Eskişehir Orman Fidanlığı’nda hammadde ve üretim çalışmaları kapsamında ekilen şifalı ve aromatik bitkilerin çevredeki arıların bal üretimini iki katına çıkarması nedeniyle Bal Ormanları’na ekilerek, hem üretimin artırılması hem de bitkilerde bulunan şifalı maddelerin bala geçirilmesi hedefleniyor.
Eskişehir Orman Fidanlığı içerisinde kurulan sera ve bahçelerde, her yıl milyonlarca farklı türden bitki üretilerek yerli ve yabancı üreticilere sunuluyor.
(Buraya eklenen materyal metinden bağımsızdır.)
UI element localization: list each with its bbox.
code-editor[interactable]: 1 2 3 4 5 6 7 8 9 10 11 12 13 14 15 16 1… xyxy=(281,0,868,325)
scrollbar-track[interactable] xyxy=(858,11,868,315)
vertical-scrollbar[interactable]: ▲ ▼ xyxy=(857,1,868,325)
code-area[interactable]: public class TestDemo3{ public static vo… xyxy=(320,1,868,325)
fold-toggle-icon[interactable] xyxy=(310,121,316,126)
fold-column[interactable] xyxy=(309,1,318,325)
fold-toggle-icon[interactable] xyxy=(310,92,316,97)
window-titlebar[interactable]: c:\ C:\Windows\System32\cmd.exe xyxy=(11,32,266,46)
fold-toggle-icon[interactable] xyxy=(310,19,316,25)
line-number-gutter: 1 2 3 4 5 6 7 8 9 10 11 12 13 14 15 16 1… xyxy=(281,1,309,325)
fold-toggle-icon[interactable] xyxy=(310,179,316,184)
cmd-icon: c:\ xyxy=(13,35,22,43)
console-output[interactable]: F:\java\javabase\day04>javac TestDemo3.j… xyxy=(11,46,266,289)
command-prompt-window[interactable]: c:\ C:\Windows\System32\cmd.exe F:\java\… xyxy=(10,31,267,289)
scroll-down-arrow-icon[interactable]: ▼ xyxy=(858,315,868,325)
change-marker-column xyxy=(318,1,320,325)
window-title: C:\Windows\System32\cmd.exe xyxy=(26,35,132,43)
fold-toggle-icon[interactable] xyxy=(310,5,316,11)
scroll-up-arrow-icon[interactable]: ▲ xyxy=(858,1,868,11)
Eskişehir Osmangazi Üniversitesi ve Orman Fidanlığı işbirliğiyle hammadde ve üretim çalışmaları amacıyla ekilen şifalı ve aromatik bitkiler, çevredeki bal üretimini doğrudan etkiliyor. Yapılan araştırmalar sonucunda arıların çiçeklenme süresinin kısaldığı anlaşılırken, bal üretiminin ve kalitesinin de iki katına çıktığı görülüyor. Bu kapsamda çalışmalarını sürdüren yetkililer, şifalı ve aromatik bitkileri Bal Ormanları’nda belirlenen alanlara ekerek ülke genelindeki bal üretimini artırmayı hedefliyor. Ayrıca bitkilerin içerisinde bulunan şifalı maddelerin arılar sayesinde bala geçirilmesiyle, tüketicilerin sağlık ve şifa yönlerini kolaylaştırmayı amaçlanıyor.
“Biz ilk çalışmaya başlarken arıcılık aklımıza gelmemişti”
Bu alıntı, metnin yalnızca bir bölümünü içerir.